Hacker News new | ask | show | jobs
by jstummbillig 1756 days ago
Are you alleging that most small business efforts fail before they make any profit -- as in +50%? That seems rather unlikely but if anyone has strong numbers on that I'd be very interested.
3 comments

Data from the BLS shows that approximately 20% of new businesses fail during the first two years of being open, 45% during the first five years, and 65% during the first 10 years. Only 25% of new businesses make it to 15 years or more.
That strikes me as eminently unsurprising personally. By definition if you fail then you weren't making enough revenue to sustain it. There are two nasty pitfalls which I have heard often snaring them - either paying for tools and other assets when they lack demand or failing when demand saturated due to being unable to scale up correctly.

Revenue and profit are conflated but are not the same thing.
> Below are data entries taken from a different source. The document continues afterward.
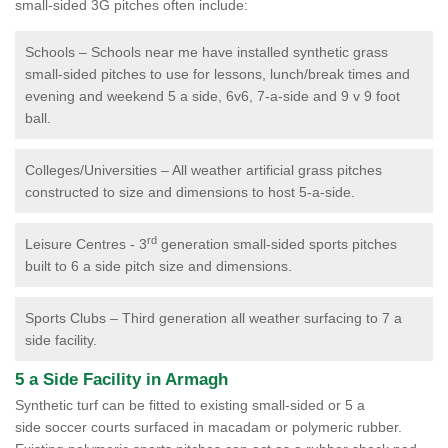
small-sided 3G pitches often include:
Schools – Schools near me have installed synthetic grass
small-sided pitches to use for lessons, lunch/break times and
evening and weekend 5 a side, 6v6, 7-a-side and 9 v 9 foot
ball.
Colleges/Universities – All weather artificial grass pitches
constructed to size and dimensions to host 5-a-side.
rd
Leisure Centres - 3
generation small-sided sports pitches
built to 6 a side pitch size and dimensions.
Sports Clubs – Third generation all weather surfacing to 7 a
side facility.
5 a Side Facility in Armagh
Synthetic turf can be fitted to existing small-sided or 5 a
side soccer courts surfaced in macadam or polymeric rubber.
I cannot say the percentages, but my wife has been shocked to hear from business owners who ran their store for over a decade, that they never made a dime. This kind of confession usually only happens after they have given up and closed. I don't know of any trustworthy numbers on it; I would not be surprised if it was far larger than most people believe, but the difference between businesses that "fail" after two years and ones that last for five years or more, is often how stubborn they are or how much money they have from other sources to keep trying. I would not be surprised if it were over 50%, but I know of no source for strong numbers on it.